(RECORDS TO USE begins)

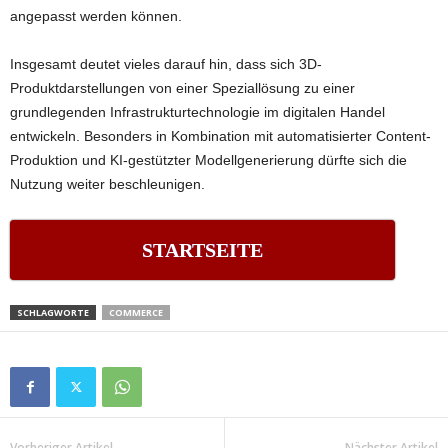
angepasst werden können.
Insgesamt deutet vieles darauf hin, dass sich 3D-
Produktdarstellungen von einer Speziallösung zu einer
grundlegenden Infrastrukturtechnologie im digitalen Handel
entwickeln. Besonders in Kombination mit automatisierter Content-
Produktion und KI-gestützter Modellgenerierung dürfte sich die
Nutzung weiter beschleunigen.
STARTSEITE
SCHLAGWORTE
COMMERCE
Vorheriger Artikel
Nächster Artikel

(RECORDS TO USE ends)

> _TASK ITEM_
Set down every record exactly as written, but drop the pictures.

> _EXERCISE ANSWER_
angepasst werden können.
Insgesamt deutet vieles darauf hin, dass sich 3D-
Produktdarstellungen von einer Speziallösung zu einer
grundlegenden Infrastrukturtechnologie im digitalen Handel
entwickeln. Besonders in Kombination mit automatisierter Content-
Produktion und KI-gestützter Modellgenerierung dürfte sich die
Nutzung weiter beschleunigen.
STARTSEITE
SCHLAGWORTE
COMMERCE
Vorheriger Artikel
Nächster Artikel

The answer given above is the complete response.